TASK DETAILS: Return the lines below that contain the word "sesiune".

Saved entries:
○ ○ ○ ○ ○
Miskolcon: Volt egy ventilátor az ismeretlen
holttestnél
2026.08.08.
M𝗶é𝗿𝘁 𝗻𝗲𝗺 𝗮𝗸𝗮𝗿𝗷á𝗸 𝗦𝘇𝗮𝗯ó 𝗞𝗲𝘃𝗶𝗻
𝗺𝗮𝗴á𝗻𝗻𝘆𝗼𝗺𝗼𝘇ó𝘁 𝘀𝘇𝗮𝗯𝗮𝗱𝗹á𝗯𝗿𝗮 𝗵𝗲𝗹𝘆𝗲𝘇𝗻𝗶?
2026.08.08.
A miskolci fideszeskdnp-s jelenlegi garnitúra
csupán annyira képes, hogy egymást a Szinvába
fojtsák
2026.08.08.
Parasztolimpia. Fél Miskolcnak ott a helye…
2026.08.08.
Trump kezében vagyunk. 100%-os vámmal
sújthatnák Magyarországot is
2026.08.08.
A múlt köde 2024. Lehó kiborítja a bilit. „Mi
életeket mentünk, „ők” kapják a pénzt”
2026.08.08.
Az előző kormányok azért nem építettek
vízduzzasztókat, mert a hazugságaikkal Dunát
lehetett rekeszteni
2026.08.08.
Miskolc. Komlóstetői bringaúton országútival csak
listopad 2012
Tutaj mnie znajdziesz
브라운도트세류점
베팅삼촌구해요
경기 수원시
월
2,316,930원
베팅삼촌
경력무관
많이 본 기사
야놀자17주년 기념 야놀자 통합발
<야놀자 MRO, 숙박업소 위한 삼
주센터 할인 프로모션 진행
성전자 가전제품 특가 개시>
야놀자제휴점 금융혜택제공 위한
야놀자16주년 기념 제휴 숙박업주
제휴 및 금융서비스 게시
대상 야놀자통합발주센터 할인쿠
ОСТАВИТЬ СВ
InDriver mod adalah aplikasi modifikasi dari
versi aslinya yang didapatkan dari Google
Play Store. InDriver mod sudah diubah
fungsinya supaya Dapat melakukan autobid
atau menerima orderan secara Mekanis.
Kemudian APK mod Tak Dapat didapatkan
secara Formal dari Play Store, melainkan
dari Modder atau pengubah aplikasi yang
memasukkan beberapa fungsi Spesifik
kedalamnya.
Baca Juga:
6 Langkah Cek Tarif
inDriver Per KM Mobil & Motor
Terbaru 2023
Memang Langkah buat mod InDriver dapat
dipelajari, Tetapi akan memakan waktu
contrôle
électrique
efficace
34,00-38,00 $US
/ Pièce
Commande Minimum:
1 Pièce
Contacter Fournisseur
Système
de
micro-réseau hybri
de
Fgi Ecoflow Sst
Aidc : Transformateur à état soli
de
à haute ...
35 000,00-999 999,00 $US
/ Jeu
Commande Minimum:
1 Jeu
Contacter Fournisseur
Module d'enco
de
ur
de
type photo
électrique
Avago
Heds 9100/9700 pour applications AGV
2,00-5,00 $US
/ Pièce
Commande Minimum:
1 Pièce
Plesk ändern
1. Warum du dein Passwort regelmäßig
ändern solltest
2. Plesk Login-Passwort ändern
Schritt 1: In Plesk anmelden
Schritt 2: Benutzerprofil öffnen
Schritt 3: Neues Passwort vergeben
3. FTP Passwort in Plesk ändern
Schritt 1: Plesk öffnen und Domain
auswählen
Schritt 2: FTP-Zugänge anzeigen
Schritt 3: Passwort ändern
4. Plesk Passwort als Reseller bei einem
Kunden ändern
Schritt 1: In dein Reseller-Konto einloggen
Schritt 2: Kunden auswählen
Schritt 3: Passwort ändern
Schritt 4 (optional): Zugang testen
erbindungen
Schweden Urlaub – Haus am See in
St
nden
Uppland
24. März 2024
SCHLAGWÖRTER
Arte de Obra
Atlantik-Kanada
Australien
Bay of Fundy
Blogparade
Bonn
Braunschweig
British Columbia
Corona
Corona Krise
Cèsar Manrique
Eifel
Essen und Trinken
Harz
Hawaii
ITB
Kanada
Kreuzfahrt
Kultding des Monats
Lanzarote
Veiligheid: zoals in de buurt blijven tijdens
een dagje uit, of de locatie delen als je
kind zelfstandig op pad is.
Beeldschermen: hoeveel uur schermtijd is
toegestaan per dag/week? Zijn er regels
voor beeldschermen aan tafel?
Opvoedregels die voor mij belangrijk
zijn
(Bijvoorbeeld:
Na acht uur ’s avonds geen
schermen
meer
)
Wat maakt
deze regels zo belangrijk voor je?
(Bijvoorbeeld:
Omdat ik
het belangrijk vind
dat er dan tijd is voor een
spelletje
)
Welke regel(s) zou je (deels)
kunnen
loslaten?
○ ○ ○ ○ ○
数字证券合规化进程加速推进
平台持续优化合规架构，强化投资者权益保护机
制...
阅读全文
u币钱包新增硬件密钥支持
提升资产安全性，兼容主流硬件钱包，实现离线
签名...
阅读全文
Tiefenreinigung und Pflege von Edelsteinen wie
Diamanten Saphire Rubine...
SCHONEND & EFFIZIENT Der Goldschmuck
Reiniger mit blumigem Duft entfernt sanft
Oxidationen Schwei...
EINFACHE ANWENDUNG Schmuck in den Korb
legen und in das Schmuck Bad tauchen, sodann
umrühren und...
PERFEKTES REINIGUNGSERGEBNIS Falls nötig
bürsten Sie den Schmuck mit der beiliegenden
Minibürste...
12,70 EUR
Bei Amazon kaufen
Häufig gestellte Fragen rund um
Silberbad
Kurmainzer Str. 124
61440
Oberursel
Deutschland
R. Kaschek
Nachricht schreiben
○ ○ ○ ○ ○
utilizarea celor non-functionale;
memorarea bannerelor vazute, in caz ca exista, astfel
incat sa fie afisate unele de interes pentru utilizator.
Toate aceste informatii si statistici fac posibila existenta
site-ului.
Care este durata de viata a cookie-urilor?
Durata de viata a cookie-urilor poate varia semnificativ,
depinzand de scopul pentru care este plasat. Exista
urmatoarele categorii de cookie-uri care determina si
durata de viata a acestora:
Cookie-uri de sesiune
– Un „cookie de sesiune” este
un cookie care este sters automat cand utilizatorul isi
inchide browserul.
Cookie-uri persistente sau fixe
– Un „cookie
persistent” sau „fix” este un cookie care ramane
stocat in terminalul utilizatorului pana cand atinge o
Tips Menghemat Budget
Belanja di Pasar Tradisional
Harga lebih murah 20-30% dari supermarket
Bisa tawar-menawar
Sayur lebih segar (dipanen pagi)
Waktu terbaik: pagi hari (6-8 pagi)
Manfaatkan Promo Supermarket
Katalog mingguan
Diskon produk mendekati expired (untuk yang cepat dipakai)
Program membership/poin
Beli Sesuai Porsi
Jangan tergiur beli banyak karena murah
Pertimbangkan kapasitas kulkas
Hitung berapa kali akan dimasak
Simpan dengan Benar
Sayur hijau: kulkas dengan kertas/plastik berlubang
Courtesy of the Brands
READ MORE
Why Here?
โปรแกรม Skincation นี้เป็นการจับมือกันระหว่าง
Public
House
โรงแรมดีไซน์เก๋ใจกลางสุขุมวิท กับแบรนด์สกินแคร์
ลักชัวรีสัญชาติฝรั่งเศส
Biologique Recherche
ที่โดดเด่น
○ ○ ○ ○ ○
ANSWER BELOW:
Cookie-uri de sesiune
– Un „cookie de sesiune” este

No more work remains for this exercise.